Oman M, Lundqvist S, Gustavsson B, Hafström L O, Naredi P
Department of surgical and perioperative science; Surgery, Umeå University Hospital, 90185, Umeå, SE, Sweden.
Cancer Chemother Pharmacol. 2005 Dec;56(6):603-9. doi: 10.1007/s00280-005-1012-5. Epub 2005 Jul 27.
Systemic palliative treatment with chemotherapy against advanced pancreas cancer has low effectiveness despite considerable toxicity.
To investigate the safety, toxicity and tumour response of intraperitoneal 5-Fluorouracil (5-FU) with intravenous Leucovorin and to monitor 5-FU pharmacokinetics in plasma during intraperitoneal instillation with and without vasopressin in patients with non-resectable pancreas cancer.
PATIENTS/METHODS: Between 1994 and 2003, 68 patients with non-resectable pancreas cancer TNM stage III and IV, were enrolled to receive intraperitoneal5-FU instillation 750-1500 mg/m2 and intravenous Leucovorin 100 mg/m2 for two days every third week. Tumour response, performance status and toxicity were recorded. Seventeen patients were also treated with intravenous vasopressin 0.1 IU/minute for 180 minutes, during intraperitoneal 5-FU instillation. Area under the curve (AUC) and peak concentration (Cmax) of 5-FU in plasma were analysed.
The treatment was well tolerated with minor toxicity. One complete response (54.1+ months) and 2 partial responses were observed. Time to progression was 4.4 months (0.8-54.1+), and median survival was 8.0 months (0.8-54.1+). There was a significant reduction of 5-FU Cmax in plasma the second day of treatment if vasopressin was used (3.4+/-2.5 and 6.1+/-5.4 mumol/l, respectively, p<0.05). 5-FU AUC in plasma was not significantly affected by vasopressin either day of treatment.
Intraperitoneal 5-FU is a safe treatment with low toxicity to patients with non-resectable pancreas cancer. Tumour response was 4.4% and median survival time 8.0 months. Addition of vasopressin did not significantly decrease plasma 5-FU AUC but reduced Cmax on day 2 of treatment.
针对晚期胰腺癌的全身姑息性化疗效果不佳,且毒性较大。
研究腹腔内注射5-氟尿嘧啶(5-FU)联合静脉注射亚叶酸钙的安全性、毒性及肿瘤反应,并监测不可切除胰腺癌患者在腹腔内注射5-FU时,无论有无血管加压素情况下血浆中5-FU的药代动力学。

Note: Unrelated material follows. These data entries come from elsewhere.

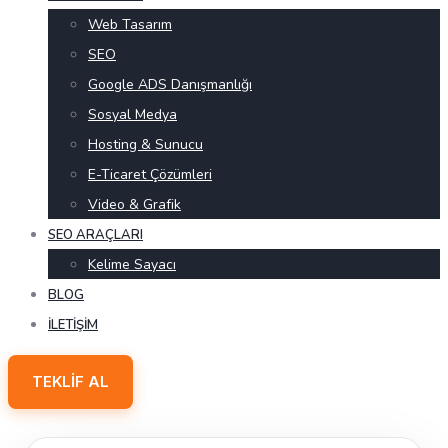
Web Tasarım
SEO
Google ADS Danışmanlığı
Sosyal Medya
Hosting & Sunucu
E-Ticaret Çözümleri
Video & Grafik
SEO ARAÇLARI
Kelime Sayacı
BLOG
İLETIŞIM
TEKLIF AL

患者/方法:1994年至2003年间,68例TNM分期为III期和IV期的不可切除胰腺癌患者入组,每三周接受为期两天的腹腔内注射5-FU 750 - 1500 mg/m²及静脉注射亚叶酸钙100 mg/m²治疗。记录肿瘤反应、身体状况及毒性。17例患者在腹腔内注射5-FU期间还接受了静脉注射血管加压素0.1 IU/分钟,持续180分钟的治疗。分析血浆中5-FU的曲线下面积(AUC)和峰值浓度(Cmax)。
该治疗耐受性良好,毒性较小。观察到1例完全缓解(54.1 +个月)和2例部分缓解。疾病进展时间为4.4个月(0.8 - 54.1 +),中位生存期为8.0个月(0.8 - 54.1 +)。若使用血管加压素,治疗第二天血浆中5-FU的Cmax显著降低(分别为3.4±2.5和6.1±5.4 μmol/l,p < 0.05)。治疗当天血管加压素对血浆中5-FU的AUC均无显著影响。
腹腔内注射5-FU对不可切除胰腺癌患者是一种安全、低毒的治疗方法。肿瘤反应率为4.4%,中位生存时间为8.0个月。添加血管加压素并未显著降低血浆中5-FU的AUC,但降低了治疗第二天的Cmax。